» Exercise
Here the job is to retype the data word for word while leaving the pictures aside.
╭─ Records to use
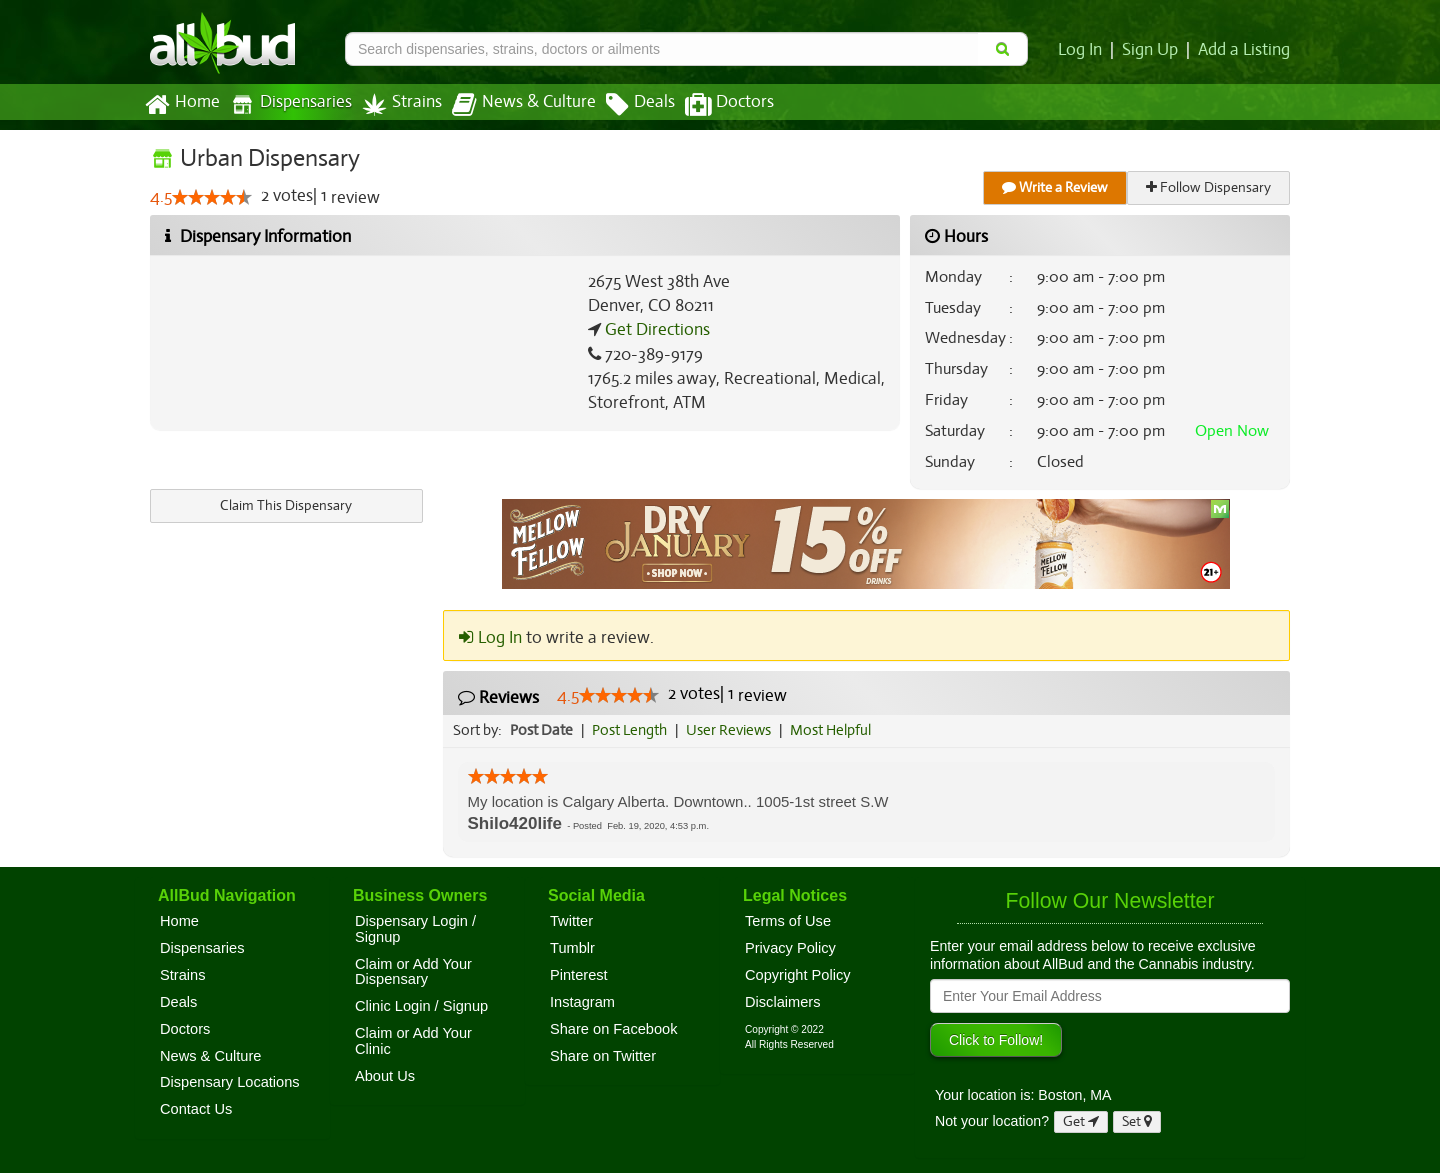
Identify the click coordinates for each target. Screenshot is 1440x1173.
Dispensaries (287, 104)
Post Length (632, 730)
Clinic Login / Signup (421, 1006)
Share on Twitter (603, 1056)
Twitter (571, 921)
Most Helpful (837, 730)
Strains (395, 104)
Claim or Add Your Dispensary (413, 972)
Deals (625, 105)
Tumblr (572, 948)
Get (1081, 1121)
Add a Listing (1245, 50)
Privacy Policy (790, 948)
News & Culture (513, 105)
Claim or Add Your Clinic (413, 1041)
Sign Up (1153, 50)
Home (181, 105)
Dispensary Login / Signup (415, 929)
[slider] (212, 198)
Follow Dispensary (1210, 187)
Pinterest (579, 975)
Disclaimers (783, 1002)
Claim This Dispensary (286, 505)
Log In (1084, 50)
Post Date (542, 730)
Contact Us (196, 1109)
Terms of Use (788, 921)
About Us (385, 1076)
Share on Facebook (614, 1029)
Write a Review (1056, 187)
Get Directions (655, 330)
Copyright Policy (798, 975)
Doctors (712, 105)
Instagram (582, 1002)
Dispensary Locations (230, 1082)
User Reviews (733, 730)
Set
╰─
» Solved problem
Identify the click coordinates for each target. Screenshot is 1440x1173.
Dispensaries (287, 104)
Post Length (632, 730)
Clinic Login / Signup (421, 1006)
Share on Twitter (603, 1056)
Twitter (571, 921)
Most Helpful (837, 730)
Strains (395, 104)
Claim or Add Your Dispensary (413, 972)
Deals (625, 105)
Tumblr (572, 948)
Get (1081, 1121)
Add a Listing (1245, 50)
Privacy Policy (790, 948)
News & Culture (513, 105)
Claim or Add Your Clinic (413, 1041)
Sign Up (1153, 50)
Home (181, 105)
Dispensary Login / Signup (415, 929)
[slider] (212, 198)
Follow Dispensary (1210, 187)
Pinterest (579, 975)
Disclaimers (783, 1002)
Claim This Dispensary (286, 505)
Log In (1084, 50)
Post Date (542, 730)
Contact Us (196, 1109)
Terms of Use (788, 921)
About Us (385, 1076)
Share on Facebook (614, 1029)
Write a Review (1056, 187)
Get Directions (655, 330)
Copyright Policy (798, 975)
Doctors (712, 105)
Instagram (582, 1002)
Dispensary Locations (230, 1082)
User Reviews (733, 730)
Set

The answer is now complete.